Wherein, x '=xcos θ+ysin θ;
Wherein, y '=-x sin θ+ycos θ;
Wherein, λ is a wavelength, and unit is a pixel, and effective wavelength requires more than or equal to 2, is less than 1/5th of input picture size simultaneously, and this embodiment is selected λ=8;
Wherein, θ is the anglec of rotation, unit degree of being, and effectively interval is [0 a °, 360 °], owing to be the textural characteristics that extracts four direction, so θ=0 °, 45 °, 90 °, 135 °;
Wherein, φ is phase shift, unit degree of being, and effectively span is [180 °, 180 °], present embodiment is selected, φ=0 °;
Wherein, γ is an aspect ratio, has shown the shape of the supporting ellipse of Gabor function, and present embodiment is selected γ=0.5;
Wherein, σ can not direct representation, can only be derived by bandwidth, selects bandwidth bw=1 in this example, and its derivation formula does
σ = λ π 1 2 log 2 2 bw + 1 2 bw - 1
Chinese character to be identified is handled through the Gabor bank of filters and is obtained corresponding unity and coherence in writing image.Through multiple dimensioned, after multidirectional Gabor filtering, we extract the primitive character of the wave filter output coefficient on a plurality of sub-planes as the car plate Chinese character.
3.1.1, pending character picture and convolution kernel carried out convolution get 60 * 30 complex matrix;
3.1.2, to same character picture get the textural characteristics of four direction and splice 60 * 120 real number matrix, said four direction is respectively θ=0 °, 45 °, 90 °, 135 ° direction;
Said convolution kernel is made up and is got by aforementioned Gabor function, its convolution kernel as shown in the formula:
Figure BDA0000104749100000132
Figure BDA0000104749100000133
Figure BDA0000104749100000134
Figure BDA0000104749100000135
Wherein, λ=8, φ=0, γ=0.5, bw=1, convolution yardstick are 35 * 35.

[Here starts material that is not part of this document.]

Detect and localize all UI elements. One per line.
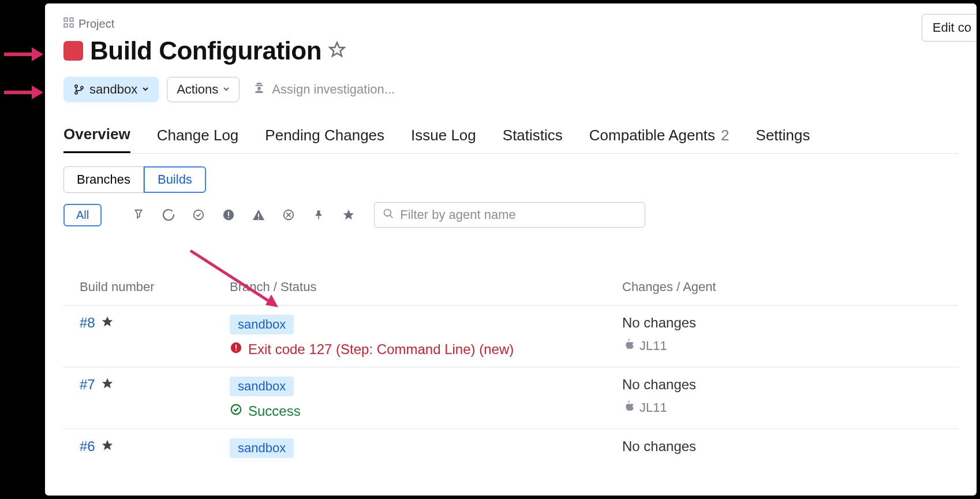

In this step pending character picture examined therewith and carry out convolution; Pixel value outside the edge is chosen as the pixel value of nearest neighbor point; Convolution results is one 60 * 30 a complex matrix (onesize with former character picture); So will ask mould and do normalization this complex matrix, the method for normalizing that in this programme, adopts be the greatest member value of each element of matrix divided by this matrix.Then,, for a character picture, extract the textural characteristics of four direction (θ=0 °, 45 °, 90 °, 135 °), and filtered is stitched together, obtain one 60 * 120 real number matrix through adjustment θ value.

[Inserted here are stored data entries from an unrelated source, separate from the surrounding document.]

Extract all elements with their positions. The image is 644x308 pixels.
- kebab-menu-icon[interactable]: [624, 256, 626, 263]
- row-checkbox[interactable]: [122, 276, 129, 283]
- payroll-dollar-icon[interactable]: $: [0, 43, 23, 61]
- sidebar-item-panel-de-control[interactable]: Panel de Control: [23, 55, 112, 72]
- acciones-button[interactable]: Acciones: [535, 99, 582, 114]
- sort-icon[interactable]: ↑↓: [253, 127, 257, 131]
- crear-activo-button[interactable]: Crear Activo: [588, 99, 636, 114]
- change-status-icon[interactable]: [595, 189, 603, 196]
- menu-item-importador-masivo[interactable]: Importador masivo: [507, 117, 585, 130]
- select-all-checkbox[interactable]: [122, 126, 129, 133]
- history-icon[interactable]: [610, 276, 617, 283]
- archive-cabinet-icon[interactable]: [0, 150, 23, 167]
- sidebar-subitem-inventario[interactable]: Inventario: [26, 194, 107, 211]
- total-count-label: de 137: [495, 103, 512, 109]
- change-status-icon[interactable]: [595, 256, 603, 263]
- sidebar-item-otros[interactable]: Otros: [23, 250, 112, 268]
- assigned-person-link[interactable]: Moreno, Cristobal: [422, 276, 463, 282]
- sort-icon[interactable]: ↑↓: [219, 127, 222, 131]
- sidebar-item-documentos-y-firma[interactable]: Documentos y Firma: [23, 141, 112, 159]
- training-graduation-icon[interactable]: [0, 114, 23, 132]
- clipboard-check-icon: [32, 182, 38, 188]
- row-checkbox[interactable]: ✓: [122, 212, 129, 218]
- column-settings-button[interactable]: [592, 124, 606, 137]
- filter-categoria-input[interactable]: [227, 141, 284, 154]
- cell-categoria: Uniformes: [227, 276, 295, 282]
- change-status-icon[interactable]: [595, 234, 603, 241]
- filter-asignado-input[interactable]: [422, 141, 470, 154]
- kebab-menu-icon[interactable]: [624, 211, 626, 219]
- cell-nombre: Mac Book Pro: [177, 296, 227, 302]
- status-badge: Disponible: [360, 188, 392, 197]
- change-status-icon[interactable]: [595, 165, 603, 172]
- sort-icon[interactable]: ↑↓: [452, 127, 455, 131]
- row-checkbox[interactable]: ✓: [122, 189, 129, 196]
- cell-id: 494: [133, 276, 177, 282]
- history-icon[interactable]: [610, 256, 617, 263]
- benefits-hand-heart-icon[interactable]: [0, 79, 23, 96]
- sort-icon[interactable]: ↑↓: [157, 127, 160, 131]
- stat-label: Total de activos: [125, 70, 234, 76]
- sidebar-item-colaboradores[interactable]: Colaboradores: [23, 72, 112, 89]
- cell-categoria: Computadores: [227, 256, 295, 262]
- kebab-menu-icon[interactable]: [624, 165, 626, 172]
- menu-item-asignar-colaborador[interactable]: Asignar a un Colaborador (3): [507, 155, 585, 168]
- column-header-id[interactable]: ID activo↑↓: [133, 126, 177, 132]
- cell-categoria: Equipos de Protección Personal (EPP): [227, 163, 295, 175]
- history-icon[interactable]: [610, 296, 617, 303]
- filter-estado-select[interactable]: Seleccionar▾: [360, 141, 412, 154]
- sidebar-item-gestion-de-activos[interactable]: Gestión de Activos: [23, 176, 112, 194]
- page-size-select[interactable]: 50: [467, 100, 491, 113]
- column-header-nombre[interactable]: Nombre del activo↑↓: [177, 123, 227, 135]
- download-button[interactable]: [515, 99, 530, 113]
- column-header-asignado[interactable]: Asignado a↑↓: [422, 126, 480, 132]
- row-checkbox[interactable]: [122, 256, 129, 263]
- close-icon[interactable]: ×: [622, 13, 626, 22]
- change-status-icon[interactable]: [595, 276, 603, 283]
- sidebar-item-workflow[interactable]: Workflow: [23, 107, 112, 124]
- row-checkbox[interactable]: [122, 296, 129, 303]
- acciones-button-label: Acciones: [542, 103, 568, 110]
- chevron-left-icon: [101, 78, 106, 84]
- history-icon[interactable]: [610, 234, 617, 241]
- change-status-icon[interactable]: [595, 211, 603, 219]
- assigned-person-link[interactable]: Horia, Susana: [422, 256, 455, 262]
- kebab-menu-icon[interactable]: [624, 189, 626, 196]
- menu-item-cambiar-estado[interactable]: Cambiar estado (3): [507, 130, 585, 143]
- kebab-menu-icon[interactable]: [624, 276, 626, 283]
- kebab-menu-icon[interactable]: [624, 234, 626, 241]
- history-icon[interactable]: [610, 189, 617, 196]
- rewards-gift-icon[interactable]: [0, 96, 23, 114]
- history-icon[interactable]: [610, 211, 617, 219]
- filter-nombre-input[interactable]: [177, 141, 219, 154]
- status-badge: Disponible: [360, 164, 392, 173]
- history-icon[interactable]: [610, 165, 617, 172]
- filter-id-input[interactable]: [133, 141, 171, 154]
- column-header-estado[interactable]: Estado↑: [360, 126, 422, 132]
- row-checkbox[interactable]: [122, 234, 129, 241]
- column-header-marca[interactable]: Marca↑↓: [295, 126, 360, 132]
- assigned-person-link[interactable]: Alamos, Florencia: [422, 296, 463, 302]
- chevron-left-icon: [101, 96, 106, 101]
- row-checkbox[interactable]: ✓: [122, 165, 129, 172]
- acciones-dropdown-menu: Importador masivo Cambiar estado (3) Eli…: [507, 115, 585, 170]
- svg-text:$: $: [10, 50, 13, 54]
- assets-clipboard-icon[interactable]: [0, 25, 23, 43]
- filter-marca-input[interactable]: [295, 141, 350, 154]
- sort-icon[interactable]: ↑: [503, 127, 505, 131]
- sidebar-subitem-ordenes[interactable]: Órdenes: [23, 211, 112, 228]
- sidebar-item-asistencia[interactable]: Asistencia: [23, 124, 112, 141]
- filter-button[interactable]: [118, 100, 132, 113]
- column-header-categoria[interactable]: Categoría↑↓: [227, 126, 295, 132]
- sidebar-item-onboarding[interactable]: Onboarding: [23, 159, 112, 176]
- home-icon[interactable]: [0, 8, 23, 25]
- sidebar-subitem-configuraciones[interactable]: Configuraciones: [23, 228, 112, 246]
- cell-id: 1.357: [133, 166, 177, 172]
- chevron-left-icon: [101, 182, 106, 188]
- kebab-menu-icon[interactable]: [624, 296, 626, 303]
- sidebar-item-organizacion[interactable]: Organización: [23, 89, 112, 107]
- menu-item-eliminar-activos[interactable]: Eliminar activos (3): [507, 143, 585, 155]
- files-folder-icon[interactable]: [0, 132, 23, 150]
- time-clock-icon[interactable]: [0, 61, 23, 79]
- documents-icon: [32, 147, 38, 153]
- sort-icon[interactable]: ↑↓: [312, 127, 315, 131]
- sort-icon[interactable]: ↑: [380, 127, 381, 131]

3.1.3, principal component PCA (Principle Component Analysis) dimensionality reduction
At first, above-mentioned real number matrix is transformed to 7200 dimensional feature vectors, through the PCA algorithm proper vector is reduced to 78 dimensions then.
In this step; The primitive character matrixing that each Chinese character image filtering is obtained is one 7200 dimensional feature vector; Select a template vector to form a pattern matrix for each character type; Calculate its covariance, find the pairing proper vector of big eigenwert to constitute the resolving ability projecting direction.Through projection finally realizes the characteristic dimensionality reduction in that this side up with original feature vector.
3.2, Chinese character classification
In this step, the characteristics of image of selecting for use minimum distance classifier will go up step extraction is realized classification.It is following that detailed sorter is selected principle:
Pack is adopted in the selection of Chinese character sorter in the present embodiment; Promptly gather based on primitive character; Sorter in conjunction with classical comprises nearest neighbor classifier, minimum distance classifier, SVMs (SVM), decision tree, Bayes classifier, hidden Markov model; C4.5 does the classification forecast analysis, through the degree of accuracy, time complexity etc. of relatively identification, chooses the combination of optimum characteristic set+sorter.Through a large amount of experiments, we get minimum distance classifier is optimal selection.
Primitive character has the strongest recognition capability master composition through obtaining one group behind the dimensionality reduction; The basic thought of confirming still to be based on pack of major component dimension; Promptly under selected minimum distance classifier, the quantity of information of screening major component is since 50%, and every increase by 5% makes up a character subset; Through comparing discrimination and time complexity, the selected major component of present embodiment is 78 dimensions at last.This main composition matees as the characteristic and the template of each Chinese character image, and immediate that template Chinese character of matching result promptly is judged to be the affiliated classification of this Chinese character to be identified.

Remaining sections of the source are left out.